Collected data
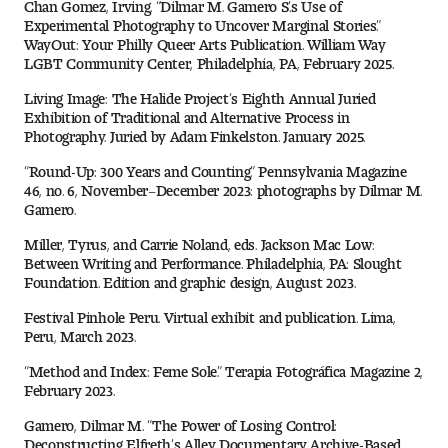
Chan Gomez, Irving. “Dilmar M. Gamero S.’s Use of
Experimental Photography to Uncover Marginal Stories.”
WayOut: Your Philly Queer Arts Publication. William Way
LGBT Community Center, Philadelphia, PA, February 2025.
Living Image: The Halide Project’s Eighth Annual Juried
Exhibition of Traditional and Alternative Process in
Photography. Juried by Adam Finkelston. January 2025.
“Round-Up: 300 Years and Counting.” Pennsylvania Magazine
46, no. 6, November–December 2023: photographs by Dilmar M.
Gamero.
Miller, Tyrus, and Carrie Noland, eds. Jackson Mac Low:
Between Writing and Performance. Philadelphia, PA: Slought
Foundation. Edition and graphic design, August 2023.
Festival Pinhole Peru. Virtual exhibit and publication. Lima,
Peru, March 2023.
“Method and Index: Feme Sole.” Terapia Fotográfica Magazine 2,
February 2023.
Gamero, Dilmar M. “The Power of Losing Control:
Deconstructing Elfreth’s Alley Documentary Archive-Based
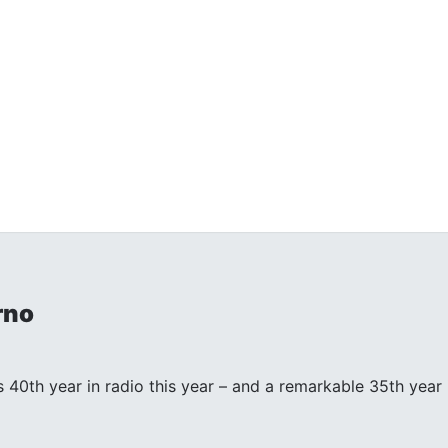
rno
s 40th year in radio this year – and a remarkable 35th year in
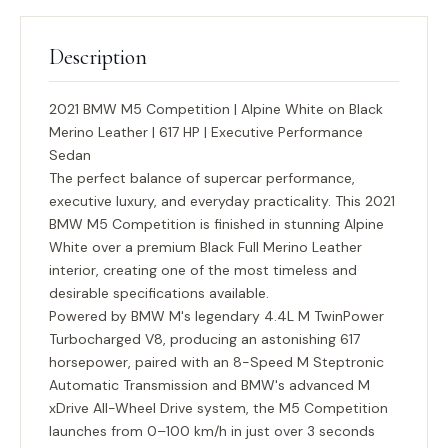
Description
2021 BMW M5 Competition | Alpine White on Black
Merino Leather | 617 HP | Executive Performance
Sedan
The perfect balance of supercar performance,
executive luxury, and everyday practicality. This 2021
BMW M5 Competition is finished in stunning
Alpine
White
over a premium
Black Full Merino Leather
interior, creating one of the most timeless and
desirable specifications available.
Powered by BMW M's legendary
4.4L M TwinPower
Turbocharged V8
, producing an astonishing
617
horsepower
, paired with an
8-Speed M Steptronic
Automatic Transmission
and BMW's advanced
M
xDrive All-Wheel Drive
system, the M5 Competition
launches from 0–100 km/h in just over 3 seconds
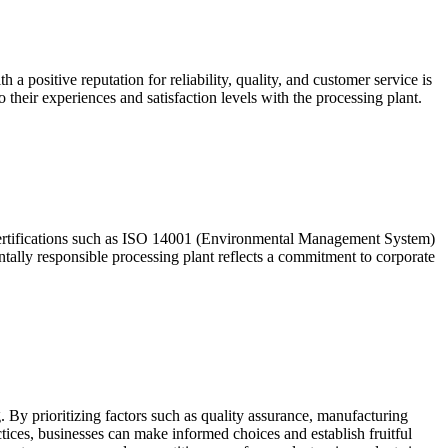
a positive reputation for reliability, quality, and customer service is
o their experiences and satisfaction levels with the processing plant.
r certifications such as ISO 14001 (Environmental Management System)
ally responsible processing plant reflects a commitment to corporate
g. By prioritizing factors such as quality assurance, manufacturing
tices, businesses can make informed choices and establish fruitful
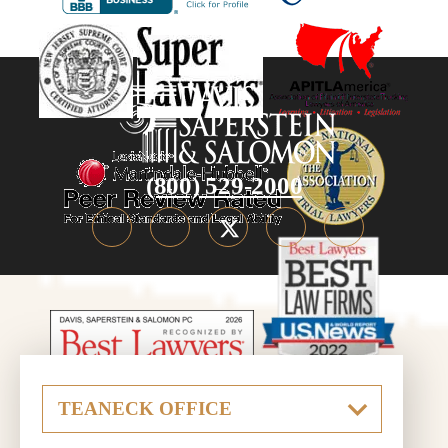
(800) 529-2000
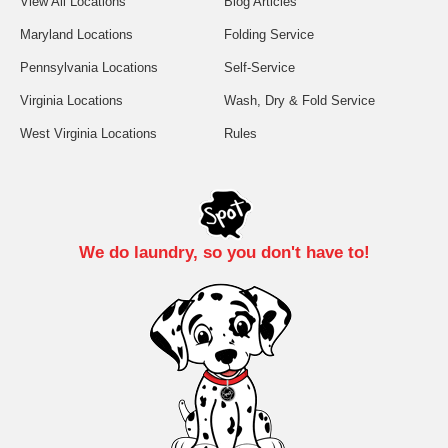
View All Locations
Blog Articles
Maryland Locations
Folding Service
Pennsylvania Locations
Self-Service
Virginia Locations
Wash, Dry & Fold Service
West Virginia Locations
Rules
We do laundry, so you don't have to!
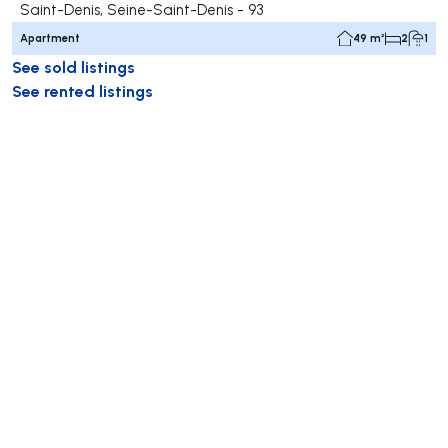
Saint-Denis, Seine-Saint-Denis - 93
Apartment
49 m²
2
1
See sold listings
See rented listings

* * *

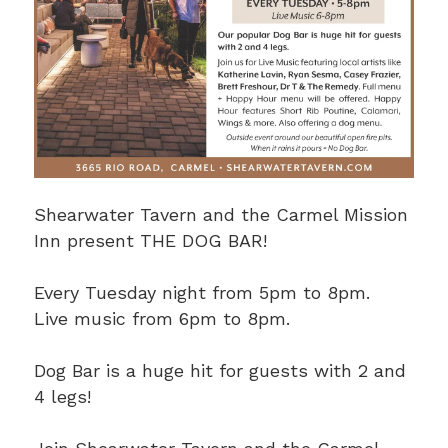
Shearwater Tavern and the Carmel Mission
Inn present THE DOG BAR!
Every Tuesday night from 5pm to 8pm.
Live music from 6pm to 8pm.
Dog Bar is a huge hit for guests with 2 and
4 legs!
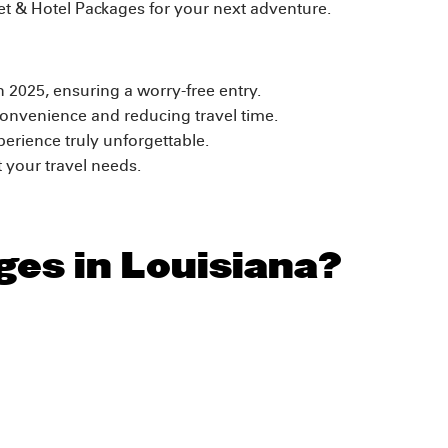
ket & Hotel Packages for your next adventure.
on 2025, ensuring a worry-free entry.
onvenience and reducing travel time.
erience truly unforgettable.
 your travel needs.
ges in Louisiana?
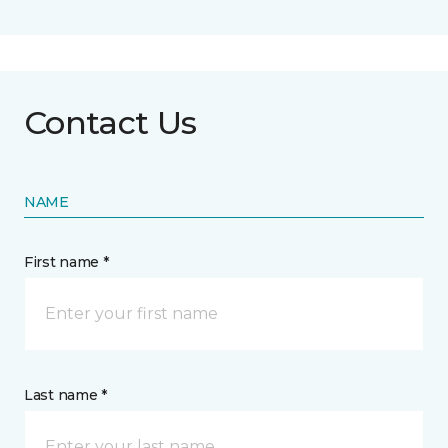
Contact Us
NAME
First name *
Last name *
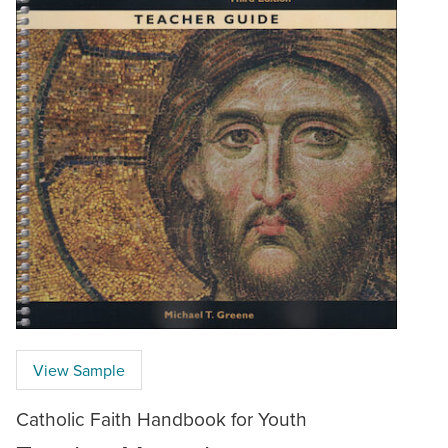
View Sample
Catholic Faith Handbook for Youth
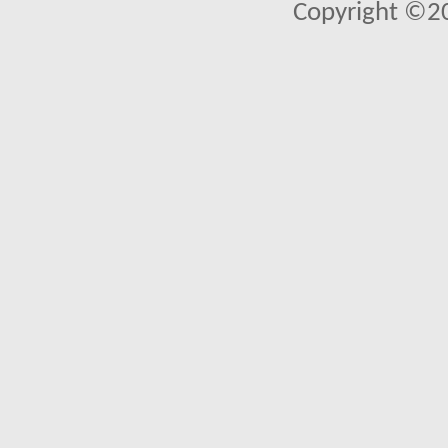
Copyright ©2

# WORK INSTRUCTION
Given the entries above, transcribe exactly the lines from the one holding "Chan Gomez, Irving." through the one holding "Automatic Transmission"; pictures do not belong in the transcription.

# FINISHED TASK
Chan Gomez, Irving. “Dilmar M. Gamero S.’s Use of
Experimental Photography to Uncover Marginal Stories.”
WayOut: Your Philly Queer Arts Publication. William Way
LGBT Community Center, Philadelphia, PA, February 2025.
Living Image: The Halide Project’s Eighth Annual Juried
Exhibition of Traditional and Alternative Process in
Photography. Juried by Adam Finkelston. January 2025.
“Round-Up: 300 Years and Counting.” Pennsylvania Magazine
46, no. 6, November–December 2023: photographs by Dilmar M.
Gamero.
Miller, Tyrus, and Carrie Noland, eds. Jackson Mac Low:
Between Writing and Performance. Philadelphia, PA: Slought
Foundation. Edition and graphic design, August 2023.
Festival Pinhole Peru. Virtual exhibit and publication. Lima,
Peru, March 2023.
“Method and Index: Feme Sole.” Terapia Fotográfica Magazine 2,
February 2023.
Gamero, Dilmar M. “The Power of Losing Control:
Deconstructing Elfreth’s Alley Documentary Archive-Based
rno
s 40th year in radio this year – and a remarkable 35th year in
Description
2021 BMW M5 Competition | Alpine White on Black
Merino Leather | 617 HP | Executive Performance
Sedan
The perfect balance of supercar performance,
executive luxury, and everyday practicality. This 2021
BMW M5 Competition is finished in stunning
Alpine
White
over a premium
Black Full Merino Leather
interior, creating one of the most timeless and
desirable specifications available.
Powered by BMW M's legendary
4.4L M TwinPower
Turbocharged V8
, producing an astonishing
617
horsepower
, paired with an
8-Speed M Steptronic
Automatic Transmission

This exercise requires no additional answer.